• **Task prompt**
Could the data below be printed out exactly, with the pictures left out?

Recorded data
********************
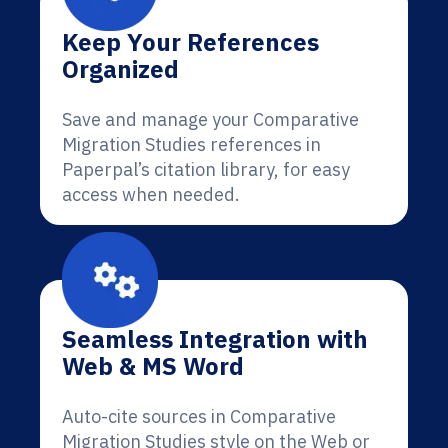
Keep Your References
Organized
Save and manage your Comparative
Migration Studies references in
Paperpal’s citation library, for easy
access when needed.
Seamless Integration with
Web & MS Word
Auto-cite sources in Comparative
Migration Studies style on the Web or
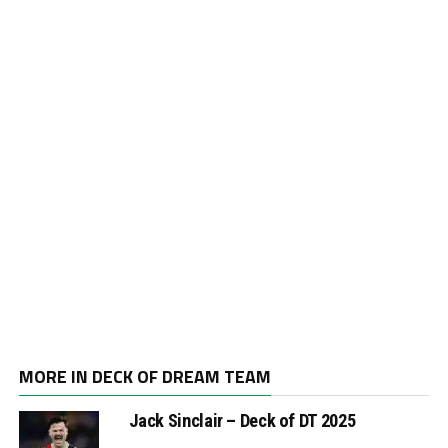
MORE IN DECK OF DREAM TEAM
Jack Sinclair – Deck of DT 2025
********************
• **Output**
Keep Your References
Organized
Save and manage your Comparative
Migration Studies references in
Paperpal’s citation library, for easy
access when needed.
Seamless Integration with
Web & MS Word
Auto-cite sources in Comparative
Migration Studies style on the Web or
MORE IN DECK OF DREAM TEAM
Jack Sinclair – Deck of DT 2025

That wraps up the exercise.